> _Assignment_
Say how many lines of the listing below include "each". Write only that number.

BEGIN

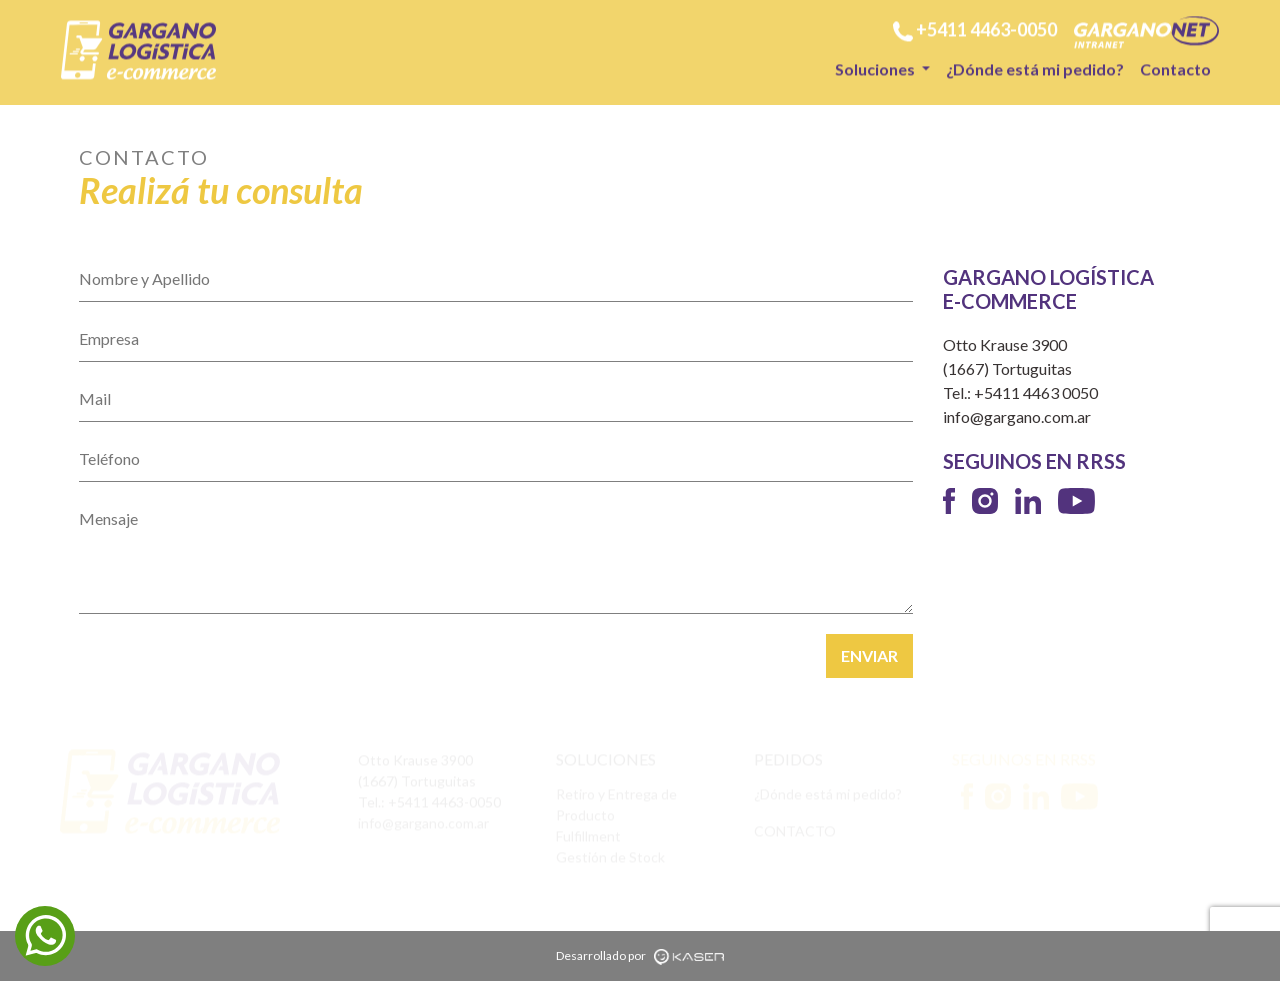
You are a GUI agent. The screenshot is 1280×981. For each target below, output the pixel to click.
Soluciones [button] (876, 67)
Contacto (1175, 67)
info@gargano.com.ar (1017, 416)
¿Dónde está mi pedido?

END
BEGIN

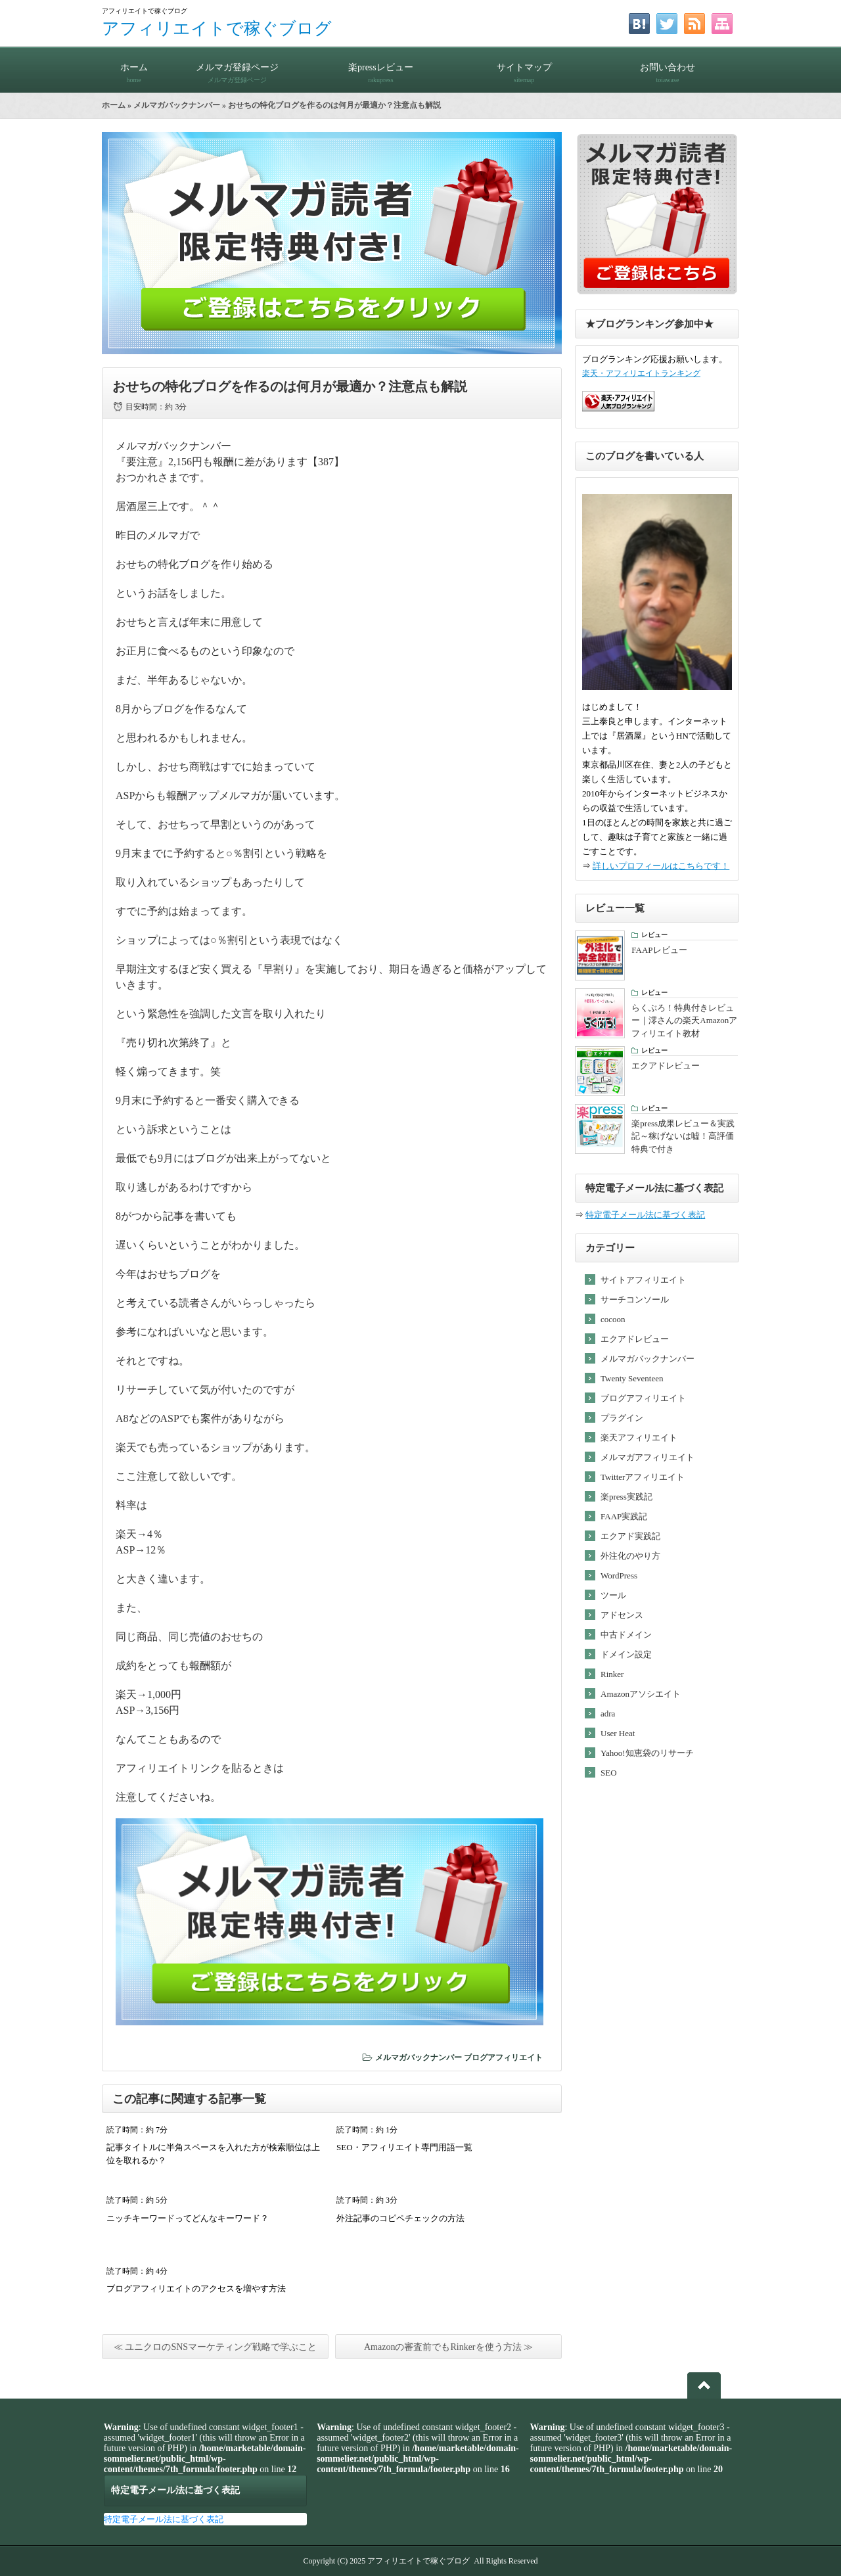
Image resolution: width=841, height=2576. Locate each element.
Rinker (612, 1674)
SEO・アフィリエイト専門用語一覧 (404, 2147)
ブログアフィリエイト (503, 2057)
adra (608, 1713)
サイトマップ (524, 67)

END

> _Task response_
2